UV FLOW PHOTOREACTORS FOR BLOOD AND BLOOD COMPONENTS

用于血液和血液成分的紫外流光反应器

• 批准号: 3354497
• 负责人: Edward F. Leonard
• 金额: $ 12.47万
• 依托单位: COLUMBIA UNIV NEW YORK MORNINGSIDE
• 依托单位国家: 美国
• 财政年份: 1988
• 资助国家: 美国
• 起止时间: 1988-12-01 至 1991-11-30
• 项目状态: 已结题
• 来源: https://reporter.nih.gov/project-details/3354497
• 关键词: blood cells; blood transfusion; clinical biomedical equipment; flow cytometry; human tissue; photochemistry; psoralens; radiation dosage; radiosensitizer; ultraviolet radiation

Ultraviolet irradiation of blood and blood components is receiving new attention as a therapy for certain leukemias, as a component of immunosuppression therapies, as a method of combatting refractoriness of patients to repeated platelet transfusions, and as a method of sterilizing blood components intended for therapeutic use. While the physical principles that underline the delivery of UV are known, they have not been carefully applied to analysis and design of such systems. A large body of potentially useful information exists within the literature of chemical engineering that deals with the design of industrial photoreactors, including those processing suspensions. This proposal envisions adaptation and application of this knowledge as a means: (i) of better interpreting biological research into the effects of UV on blood constituents, (ii) of attacking the problem of concentrating UV energy on the particular constituents or organelles of blood where photoreaction is desired, and (iii) of improving the uniformity with which UV energy is delivered to individual members (e.g. cells) of a desired target population. Effort will be directed to understanding the fraction of incident energy absorbed in different microscopic "regions": suspending fluid between cells, at cell surfaces, and intracellulary, using chemical actinometers based on fluorescence bleaching which have been concentrated in the regions of interest. The quantitative role of "sensitizers" (including the dose response to them) in modifying where energy is deposited will be examined. A one-source-multiple-sink model for these processes is proposed to summarize possibly complex results usefully. A "microscopic" analysis of the whole reactor is also proposed including ascertaining -- and assessing the importance of -- residence time distributions, spatial segregation of components (particularly cells), and the distribution of radiant energy. The assessment of uniformity of UV dosage to cells will be determined by cytofluorography of may single cells after they have been photobleached in prototype reactors.

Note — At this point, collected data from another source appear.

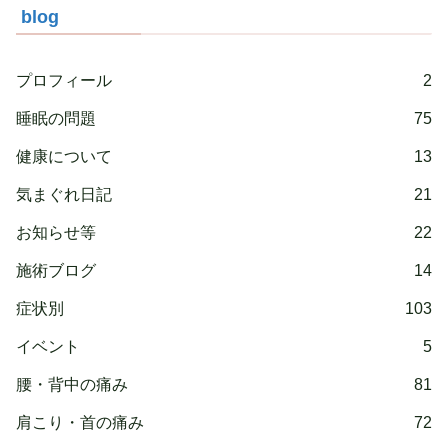
blog
プロフィール
2
睡眠の問題
75
健康について
13
気まぐれ日記
21
お知らせ等
22
施術ブログ
14
症状別
103
イベント
5
腰・背中の痛み
81
肩こり・首の痛み
72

紫外线照射血液和血液成分是 接受新的关注作为治疗某些白血病的方法，如 免疫抑制疗法的组成部分，作为一种方法 抗击患者对反复血小板的耐受性 输血和作为血液成分消毒的一种方法 用于治疗的。虽然物理原理是 强调紫外线的传递是已知的，它们还没有被 精心应用于此类系统的分析和设计。一个 大量潜在有用的信息存在于 关于化学工程的文献，涉及设计的 工业光反应堆，包括处理悬浮液的那些。 本提案设想了对这一点的适应和应用 作为一种手段的知识：(一)更好地解释生物学 紫外线对血液成分影响的研究，(Ii) 解决将紫外线能量集中在 血液中的特定成分或细胞器 光反应是理想的，以及(Iii)改善了均匀性 通过其将紫外线能量传递给各个成员(例如 细胞)所需的目标群体。努力的方向将是 要理解入射能量吸收的比例 不同的微观“区域”：细胞间的悬浮液， 在细胞表面和细胞内，使用化学辐射计 基于荧光漂白，已经集中在 感兴趣的区域。“敏化剂”的量化作用 (包括对它们的剂量响应)在修改哪里的能量 将会被检查。一种单源多汇模型 针对这些过程提出了可能比较复杂的总结 结果是有用的。对整个反应堆的“微观”分析 还建议包括确定--并评估 --停留时间分布、空间分布的重要性 组件(特别是细胞)的分离，以及 辐射能分布。不均匀度的评定 紫外线对细胞的剂量将通过5月份的细胞荧光照相来确定 在原型中进行光漂白后的单个细胞 反应堆。